**TASK STATEMENT:**
Would you output, exactly as written, the line with "à partir des mêmes briques matérielles et" and all lines after it to the end of the data below, and no others?

**MATERIAL FOR THIS EXERCISE:**

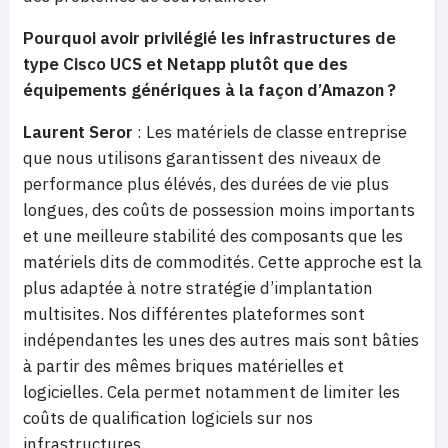
Pourquoi avoir privilégié les infrastructures de
type Cisco UCS et Netapp plutôt que des
équipements génériques à la façon d’Amazon ?
Laurent Seror
: Les matériels de classe entreprise
que nous utilisons garantissent des niveaux de
performance plus élévés, des durées de vie plus
longues, des coûts de possession moins importants
et une meilleure stabilité des composants que les
matériels dits de commodités. Cette approche est la
plus adaptée à notre stratégie d’implantation
multisites. Nos différentes plateformes sont
indépendantes les unes des autres mais sont bâties
à partir des mêmes briques matérielles et
logicielles. Cela permet notamment de limiter les
coûts de qualification logiciels sur nos
infrastructures.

**EXERCISE RESULT:**
à partir des mêmes briques matérielles et
logicielles. Cela permet notamment de limiter les
coûts de qualification logiciels sur nos
infrastructures.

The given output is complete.